#### Problem to solve:
Take from the data every line in which the word "naturaleza" is found.

:::

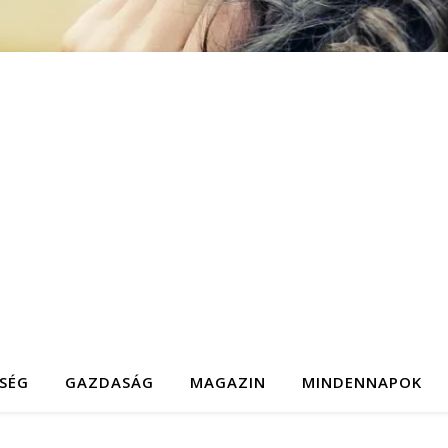
SÉG
GAZDASÁG
MAGAZIN
MINDENNAPOK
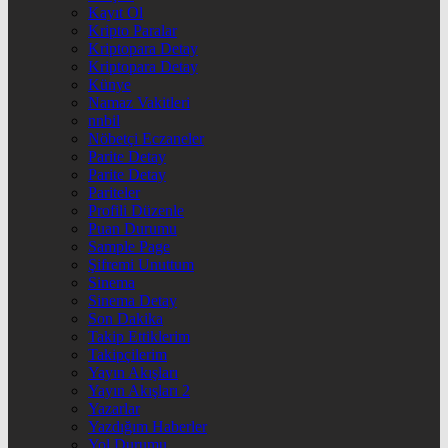
Kayıt Ol
Kripto Paralar
Kriptopara Detay
Kriptopara Detay
Künye
Namaz Vakitleri
nnbil
Nöbetçi Eczaneler
Parite Detay
Parite Detay
Pariteler
Profili Düzenle
Puan Durumu
Sample Page
Şifremi Unuttum
Sinema
Sinema Detay
Son Dakika
Takip Ettiklerim
Takipçilerim
Yayın Akışları
Yayın Akışları 2
Yazarlar
Yazdığım Haberler
Yol Durumu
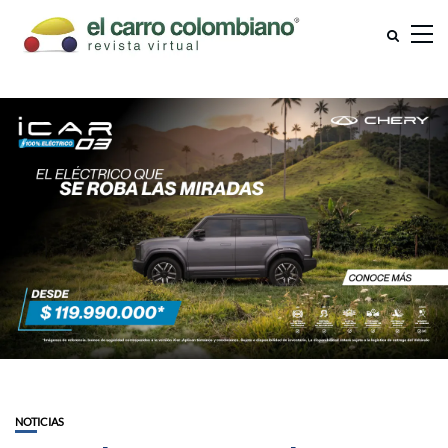
NOTICIAS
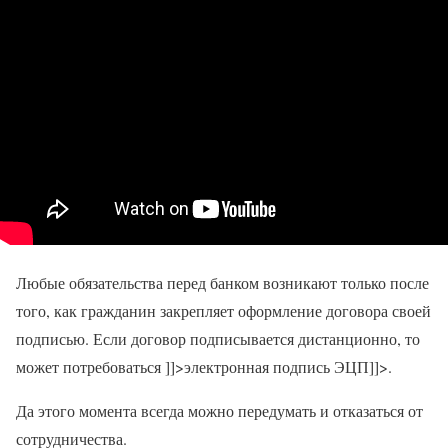
Любые обязательства перед банком возникают только после
того, как гражданин закрепляет оформление договора своей
подписью. Если договор подписывается дистанционно, то
может потребоваться ]]>электронная подпись ЭЦП]]>.
Да этого момента всегда можно передумать и отказаться от
сотрудничества.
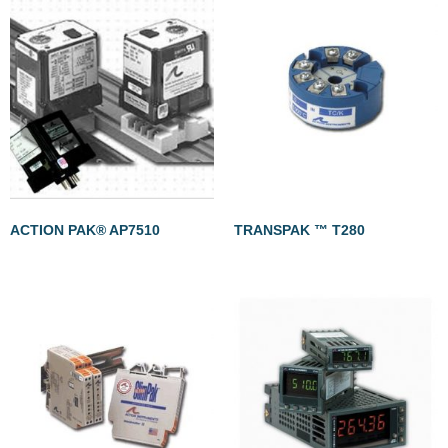
ACTION PAK® AP7510
TRANSPAK ™ T280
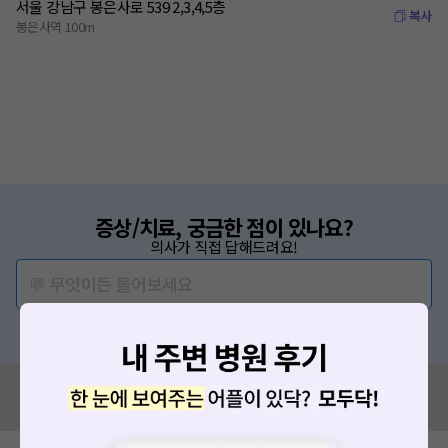
서울 강남구 봉은사로 539 2,3,4,5층
복사
봉은사역 100m
증상/치료, 궁금한 점이 있나요?
의사가 직접 답해드려요!
💬 무엇이든 물어보세요
혹은, 의료상담 서비스에 다양한 게시글 보러가기
혹시 잘못된 병원정보가 있나요?
모두닥 팀에 알려주세요!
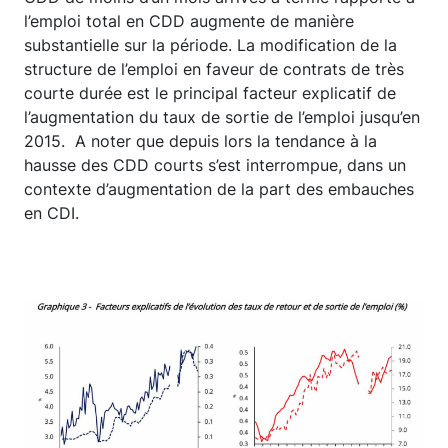
l’emploi total en CDD augmente de manière
substantielle sur la période. La modification de la
structure de l’emploi en faveur de contrats de très
courte durée est le principal facteur explicatif de
l’augmentation du taux de sortie de l’emploi jusqu’en
2015. A noter que depuis lors la tendance à la
hausse des CDD courts s’est interrompue, dans un
contexte d’augmentation de la part des embauches
en CDI.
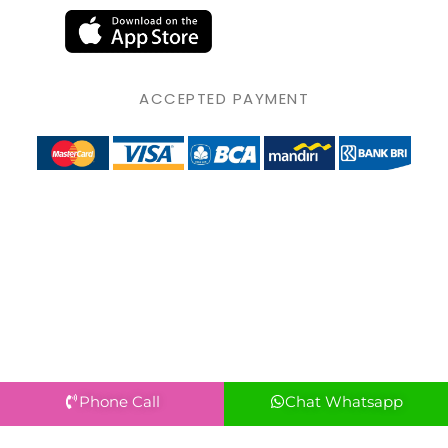
ACCEPTED PAYMENT
Phone Call
Chat Whatsapp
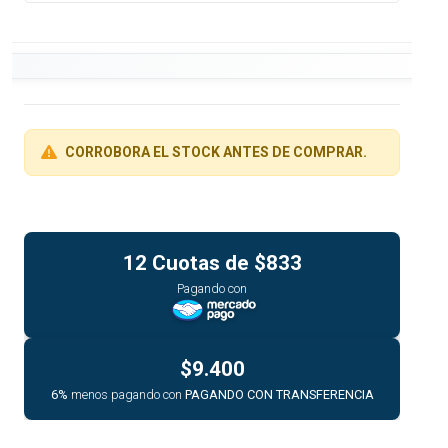
CORROBORA EL STOCK ANTES DE COMPRAR.
12 Cuotas de
$833
Pagando con
$9.400
6%
menos pagando con
PAGANDO CON TRANSFERENCIA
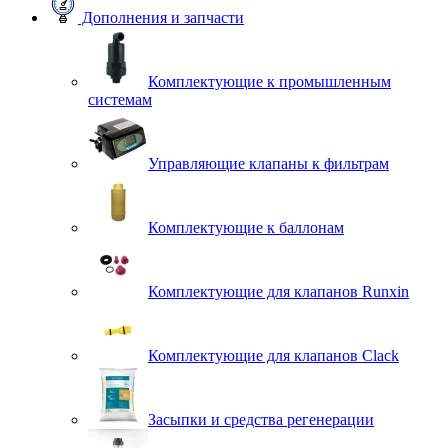
Дополнения и запчасти
Комплектующие к промышленным
системам
Управляющие клапаны к фильтрам
Комплектующие к баллонам
Комплектующие для клапанов Runxin
Комплектующие для клапанов Clack
Засыпки и средства регенерации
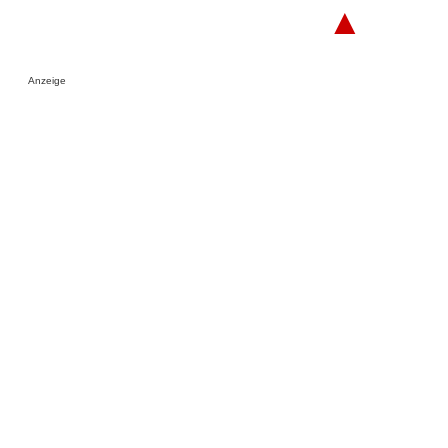
▲
Anzeige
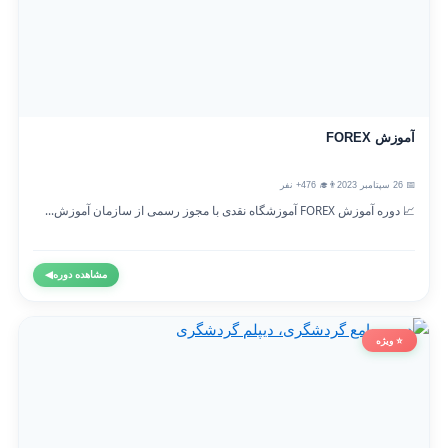
آموزش FOREX
📅 26 سپتامبر 2023
👨‍🎓 476+ نفر
📈 دوره آموزش FOREX آموزشگاه نقدی با مجوز رسمی از سازمان آموزش...
مشاهده دوره
◀
⭐ ویژه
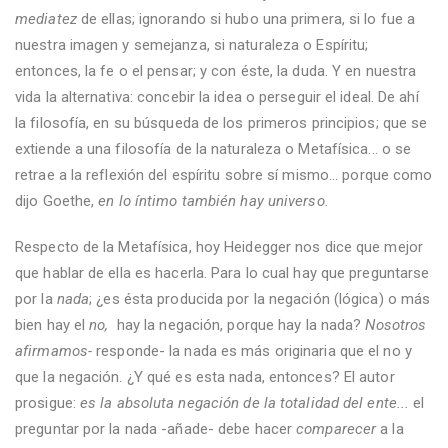
mediatez
de ellas; ignorando si hubo una primera, si lo fue a
nuestra imagen y semejanza, si naturaleza o Espíritu;
entonces, la fe o el pensar; y con éste, la duda. Y en nuestra
vida la alternativa: concebir la idea o perseguir el ideal. De ahí
la filosofía, en su búsqueda de los primeros principios; que se
extiende a una filosofía de la naturaleza o Metafísica... o se
retrae a la reflexión del espíritu sobre sí mismo... porque como
dijo Goethe,
en lo íntimo también hay universo.
Respecto de la Metafísica, hoy Heidegger nos dice que mejor
que hablar de ella es hacerla. Para lo cual hay que preguntarse
por la
nada
; ¿es ésta producida por la negación (lógica) o más
bien hay el
no,
hay la negación, porque hay la nada?
Nosotros
afirmamos-
responde- la nada es más originaria que el no y
que la negación. ¿Y qué es esta nada, entonces? El autor
prosigue:
es la absoluta negación de la totalidad del ente...
el
preguntar por la nada -añade- debe hacer
comparecer
a la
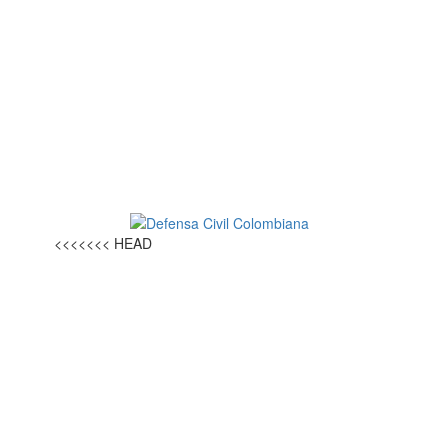
<<<<<<< HEAD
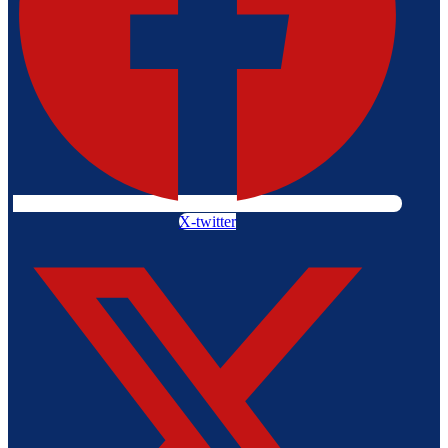
X-twitter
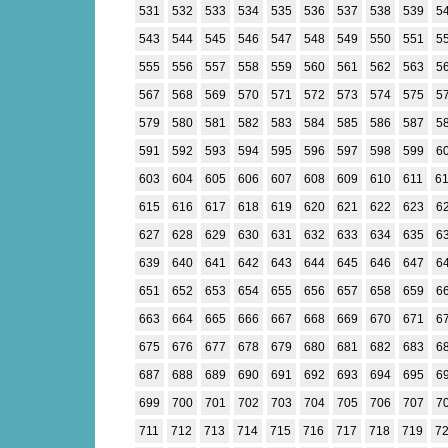
531
532
533
534
535
536
537
538
539
5
543
544
545
546
547
548
549
550
551
5
555
556
557
558
559
560
561
562
563
5
567
568
569
570
571
572
573
574
575
5
579
580
581
582
583
584
585
586
587
5
591
592
593
594
595
596
597
598
599
6
603
604
605
606
607
608
609
610
611
6
615
616
617
618
619
620
621
622
623
6
627
628
629
630
631
632
633
634
635
6
639
640
641
642
643
644
645
646
647
6
651
652
653
654
655
656
657
658
659
6
663
664
665
666
667
668
669
670
671
6
675
676
677
678
679
680
681
682
683
6
687
688
689
690
691
692
693
694
695
6
699
700
701
702
703
704
705
706
707
7
711
712
713
714
715
716
717
718
719
7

:::

#### Exercise response:
nuestra imagen y semejanza, si naturaleza o Espíritu;
extiende a una filosofía de la naturaleza o Metafísica... o se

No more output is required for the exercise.